In the immediate term, the dynamics will depend largely on how Iran responds, which is faced with a strategic dilemma that is difficult to resolve. The ayatollah regime has been trying by all means to avoid going into a direct confrontation with Israel and by extension with the United States. This strategic priority is responded to by the construction of the defensive axis of militias and tactical and strategic allies, within which Hezbollah has a central role, not only military but as a projection of Iran’s regional political ambitions. Also in that sense was the intervention at the UN by Masoud Pezeshkian, the reformist Iranian president, who with a conciliatory tone sought to resume some dialogue with the United States and the Western powers to achieve relief from sanctions and reestablish negotiations over the nuclear program.
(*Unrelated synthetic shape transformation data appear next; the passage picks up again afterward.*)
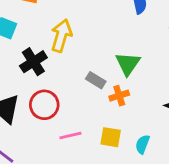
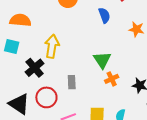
gray rectangle: (96, 80) -> (72, 82), moved, turned 64
orange cross: (119, 96) -> (112, 79), moved

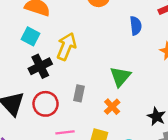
cyan square: (12, 47) -> (30, 36), moved
orange cross: (112, 79) -> (112, 107), moved, turned -32

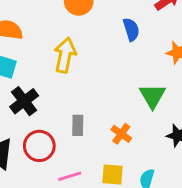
yellow arrow: (66, 46) -> (65, 55), moved
green triangle: (120, 77) -> (152, 96), moved

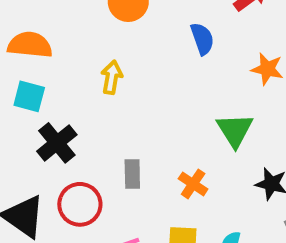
yellow arrow: (65, 55) -> (112, 77), size x0.7

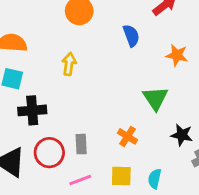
black cross: (57, 143) -> (32, 110), turned 36
gray rectangle: (132, 174) -> (81, 144), moved

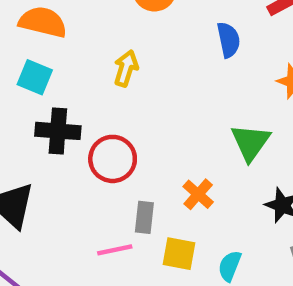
gray rectangle: (81, 144) -> (144, 217), moved
red circle: (49, 153) -> (113, 159), moved

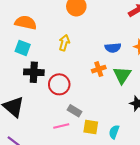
blue semicircle: (229, 40) -> (113, 48), moved, turned 98
orange cross: (198, 194) -> (99, 69), moved, turned 32
gray rectangle: (144, 217) -> (74, 111), turned -64

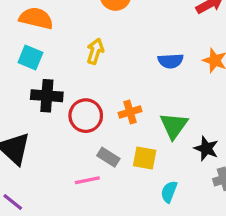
orange cross: (99, 69) -> (130, 112), moved
green triangle: (122, 75) -> (174, 126), moved
yellow square: (91, 127) -> (145, 158), moved

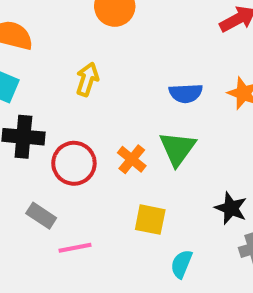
orange cross: (130, 112) -> (132, 159), turned -35
green triangle: (174, 126) -> (177, 149), moved
gray rectangle: (108, 157) -> (41, 216), moved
The attack on Hezbollah is a direct attack on the heart of this Iranian strategy. If the regime does not respond, it could give an image of weakness and lose leadership capacity both in the domestic arena, where it has lost legitimacy, and in the international arena. But if he is involved in a war in which he could lose, the result would be just as catastrophic for the survival of the Islamic republic. Faced with a set of bad options, it cannot be ruled out that Supreme Leader Ali Khamenei and in particular the most conservative wing of the Iranian regime will emerge stronger and accelerate the march to develop nuclear weapons.
Taking into consideration the potential turning point that the Israeli escalation of war could mean, some analysts make an analogy with the Six-Day War of 1967, not only because of the military aspect, but above all because the defeat of Nasser and his Syrian partners marked the beginning of the decline of Arab nationalism. Likewise, they consider that it could mean the end of a regional status quo, established fundamentally as a consequence of the defeat of the United States in the war and occupation of Iraq, which had as a collateral effect the regional strengthening of Iran, elevated to the main enemy of the state of Israel.
However, the analogy seems exaggerated, starting with the fact that the blow to Hezbollah, a parastatal militia, continues in the realm of asymmetric warfare. On the other hand, although the Israeli victory in the Six-Day War changed the regional geopolitical equation and led years later to the peace agreement with Egypt, sponsored by North American imperialism, it did not mean the end of the Palestinian national cause, which it survived the betrayal of Arab nationalism and re-emerged in the intifadas of the occupied territories. Which contradictorily was capitalized by Islamist organizations such as Hamas, more radicalized but with the reactionary strategy of establishing a theocratic state.
This is not the first time that Israel has “decapitated” radical Islamist armed organizations. It is actually a fairly common practice. Just to give a few examples, in 1992 he assassinated Abbas Mousavi, then secretary general of Hezbollah who was succeeded by Nasrallah. And in 2004 he executed cleric Ahmed Yassin and Abdel Aziz al-Rantisi, two of the founders of Hamas. It is true that the scale of the current attack is much greater. The war in Gaza has decimated the structure of Hamas and the incursion into Lebanon probably aims to do the same with Hezbollah, in addition to trying to liquidate the will and capacity for resistance of the people through terror, genocide and the threat of extermination. Palestinian (to which Lebanon now joins). In light of historical experience, the tactical advantage of these coups did not end up translating into strategic victories, simply because what Israel and its imperialist allies have not achieved is to liquidate the fight against colonial oppression. On the contrary, they have fueled the radicalization of new generations that recreate resistance in the occupied territories, or face, in the central countries, the complicity of their own governments with the genocide carried out by the state of Israel. Nothing says that this time it will be different.